Selling Tigerair Philippines and closing Tigerair Mandala draws to a close a difficult phase in Tiger's history. Tigerair, which launched operations in Singapore in late 2003, has always held ambitions to become a regional player. But in its early years the group encountered repeated setbacks in trying to establish affiliates while other groups, most notably AirAsia and Jetstar, raced ahead and successfully entered several Asian markets.

It was not until 2012 when Tigerair finally was able to complete investments in Indonesia and the Philippines. But Tigerair should have walked away from both deals and recognised it was too late to join the party. At the time the Philippines had five LCCs while Indonesia had three strong LCC players (Lion/Wings, Citilink and Indonesia AirAsia). First mover advantage in both markets had long been sewed up by Cebu Pacific and Lion respectively while AirAsia, as a much larger and stronger LCC group than Tigerair, was better placed to be number two or three.

Tigerair is now wisely and finally dropping its pan-Asia strategy. The group still has a 40% stake in Tigerair Australia, which was launched in 2007 and was only pursued after the group failed to establish affiliates in any Asian market, and a 10% stake in new start-up Tigerair Taiwan. But it is taking the back seat in both these projects and assuming a new "asset light" strategy while it focuses on turning around Tigerair Singapore.

Tigerair Singapore's outlook improves as Tigerair resolves excess aircraft issue

Tigerair Singapore has struggled over the past year as it rapidly expanded, resulting in over-capacity in the Singapore market. This in turn has impacted load factors, yields and profitability.

But market conditions in Singapore should improve over the next year as Tigerair Singapore has halted expansion. In Mar-2014 it announced it was cancelling nine A320 orders that were slated to be delivered in 2014 and 2015, many of which would have ended up in Singapore, exacerbating the over-capacity situation.

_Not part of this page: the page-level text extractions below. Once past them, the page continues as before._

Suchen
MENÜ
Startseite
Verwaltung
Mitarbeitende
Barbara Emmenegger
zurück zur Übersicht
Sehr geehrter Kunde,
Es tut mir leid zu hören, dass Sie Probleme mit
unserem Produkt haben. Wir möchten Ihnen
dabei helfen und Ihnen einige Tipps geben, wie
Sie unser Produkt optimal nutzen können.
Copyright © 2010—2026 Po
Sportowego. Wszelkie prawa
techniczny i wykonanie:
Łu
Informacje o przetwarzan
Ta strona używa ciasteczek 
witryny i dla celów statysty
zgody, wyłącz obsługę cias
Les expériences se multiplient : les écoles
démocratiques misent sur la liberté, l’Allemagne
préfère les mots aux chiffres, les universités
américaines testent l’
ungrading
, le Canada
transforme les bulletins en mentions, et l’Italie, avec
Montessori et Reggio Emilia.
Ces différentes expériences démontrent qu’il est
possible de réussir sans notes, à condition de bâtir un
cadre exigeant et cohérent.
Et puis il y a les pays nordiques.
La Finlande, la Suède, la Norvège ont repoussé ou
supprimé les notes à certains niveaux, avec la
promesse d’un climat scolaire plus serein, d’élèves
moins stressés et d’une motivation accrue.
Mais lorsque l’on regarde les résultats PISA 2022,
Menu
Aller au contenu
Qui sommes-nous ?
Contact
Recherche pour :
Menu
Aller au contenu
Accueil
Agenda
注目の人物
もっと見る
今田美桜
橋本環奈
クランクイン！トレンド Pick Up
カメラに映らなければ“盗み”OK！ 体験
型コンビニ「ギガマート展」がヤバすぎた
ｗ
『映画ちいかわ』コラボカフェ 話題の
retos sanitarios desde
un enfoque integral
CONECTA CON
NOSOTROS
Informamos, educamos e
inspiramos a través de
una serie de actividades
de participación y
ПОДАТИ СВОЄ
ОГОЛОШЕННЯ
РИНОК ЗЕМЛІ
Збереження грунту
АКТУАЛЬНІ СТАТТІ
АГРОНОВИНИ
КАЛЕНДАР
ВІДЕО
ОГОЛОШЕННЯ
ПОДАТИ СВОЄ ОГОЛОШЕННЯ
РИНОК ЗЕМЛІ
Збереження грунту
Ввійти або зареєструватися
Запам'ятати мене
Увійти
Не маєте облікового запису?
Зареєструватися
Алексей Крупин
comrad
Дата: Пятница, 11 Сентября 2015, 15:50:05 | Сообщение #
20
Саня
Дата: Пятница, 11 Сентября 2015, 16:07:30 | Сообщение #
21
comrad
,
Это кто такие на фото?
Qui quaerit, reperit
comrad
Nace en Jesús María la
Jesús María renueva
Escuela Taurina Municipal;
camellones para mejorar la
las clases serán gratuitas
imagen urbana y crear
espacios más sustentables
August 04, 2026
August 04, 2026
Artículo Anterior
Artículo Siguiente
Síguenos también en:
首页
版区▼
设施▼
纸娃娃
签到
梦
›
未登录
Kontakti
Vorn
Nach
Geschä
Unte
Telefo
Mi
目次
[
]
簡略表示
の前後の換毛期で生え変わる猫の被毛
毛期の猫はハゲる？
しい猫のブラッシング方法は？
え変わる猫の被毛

Tigerair instead committed to ordering 37 A320neos, which will be delivered from 2018 and used as replacements rather than growth aircraft. In the meantime Tigerair no longer has any commitments to additional A320ceos.

See related report: Tigerair cancels nine A320s - averting excessive capacity in the Singapore market

While Tigerair Singapore recently had to absorb two A319s that were previously operated by Tigerair Philippines the group plans to ground and sub-lease the other three A320s currently at Tigerair Philippines. (Cebu Pacific did not want to take over any of the aircraft at Tigerair Philippines and is moving its own A320s to its new subsidiary.)

The Tigerair Group has not said what will happen to the last four aircraft at Mandala, which will have to be returned to Tigerair after the 1-Jul-2014 suspension. But most likely these aircraft will also be sub-leased or sold, joining the five ex-Mandala aircraft which are now in the process of being moved to Pakistan Airlines International.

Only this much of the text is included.